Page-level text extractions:
*** Begin section ***

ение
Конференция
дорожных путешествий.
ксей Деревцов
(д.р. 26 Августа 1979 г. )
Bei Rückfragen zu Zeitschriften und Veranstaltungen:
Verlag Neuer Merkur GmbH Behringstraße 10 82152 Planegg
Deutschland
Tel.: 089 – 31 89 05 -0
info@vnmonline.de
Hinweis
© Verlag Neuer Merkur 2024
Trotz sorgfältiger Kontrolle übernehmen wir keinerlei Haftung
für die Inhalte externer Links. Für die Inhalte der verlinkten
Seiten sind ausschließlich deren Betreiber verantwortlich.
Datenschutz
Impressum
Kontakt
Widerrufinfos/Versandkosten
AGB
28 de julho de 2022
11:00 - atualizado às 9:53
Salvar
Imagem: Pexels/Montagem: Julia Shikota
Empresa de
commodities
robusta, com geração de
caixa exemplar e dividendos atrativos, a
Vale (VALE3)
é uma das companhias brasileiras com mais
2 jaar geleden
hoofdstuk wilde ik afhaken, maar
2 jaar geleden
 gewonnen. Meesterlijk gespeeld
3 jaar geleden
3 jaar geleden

*** End section ***
*** Begin section ***

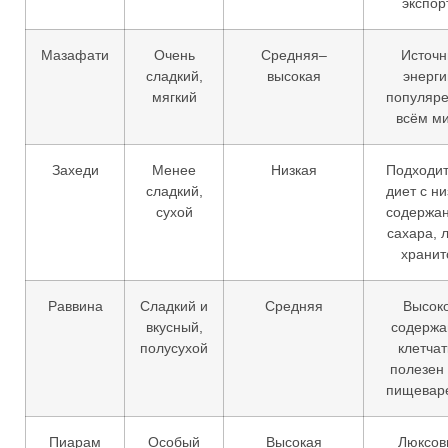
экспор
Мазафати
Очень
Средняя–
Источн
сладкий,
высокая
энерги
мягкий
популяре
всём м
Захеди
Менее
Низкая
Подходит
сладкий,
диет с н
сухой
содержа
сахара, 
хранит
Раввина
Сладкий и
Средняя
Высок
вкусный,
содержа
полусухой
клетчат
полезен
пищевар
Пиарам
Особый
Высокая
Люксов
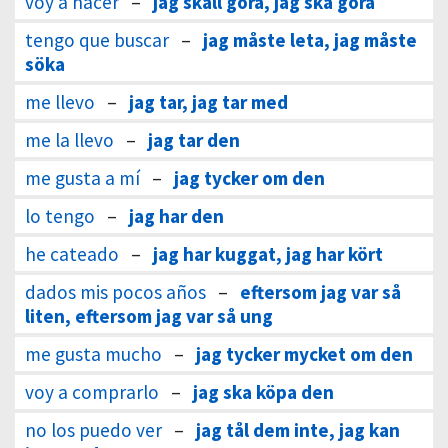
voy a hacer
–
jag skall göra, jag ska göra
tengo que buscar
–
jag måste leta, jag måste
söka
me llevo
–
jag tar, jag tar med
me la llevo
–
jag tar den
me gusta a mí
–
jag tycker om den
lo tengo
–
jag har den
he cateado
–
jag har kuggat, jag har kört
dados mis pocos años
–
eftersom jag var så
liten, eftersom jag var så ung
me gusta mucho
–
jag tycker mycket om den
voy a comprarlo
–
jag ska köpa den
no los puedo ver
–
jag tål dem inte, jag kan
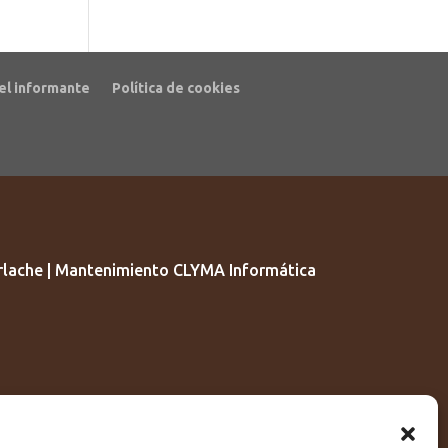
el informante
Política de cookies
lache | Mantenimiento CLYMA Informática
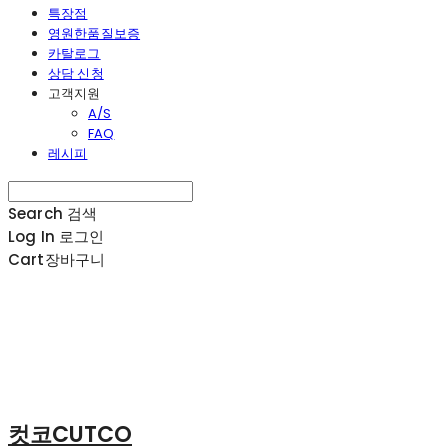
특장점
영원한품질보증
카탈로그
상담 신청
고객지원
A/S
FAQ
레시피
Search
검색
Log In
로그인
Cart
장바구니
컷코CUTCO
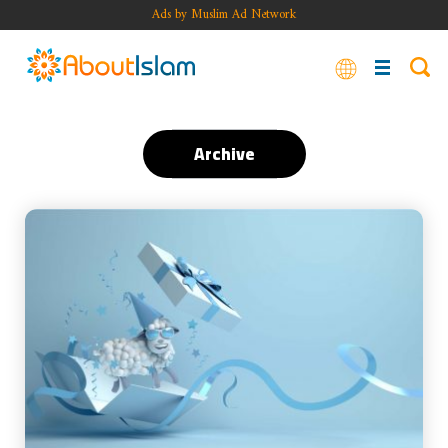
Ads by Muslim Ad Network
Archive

*** End section ***

■ **EXERCISE**:
Write out, from the lines above, only those from the line with "Tel.: 089 – 31 89 05 -0" to the line with "Seiten sind ausschließlich", exactly as given, including the first and the last.

■ **TASK OUTPUT**:
Tel.: 089 – 31 89 05 -0
info@vnmonline.de
Hinweis
© Verlag Neuer Merkur 2024
Trotz sorgfältiger Kontrolle übernehmen wir keinerlei Haftung
für die Inhalte externer Links. Für die Inhalte der verlinkten
Seiten sind ausschließlich deren Betreiber verantwortlich.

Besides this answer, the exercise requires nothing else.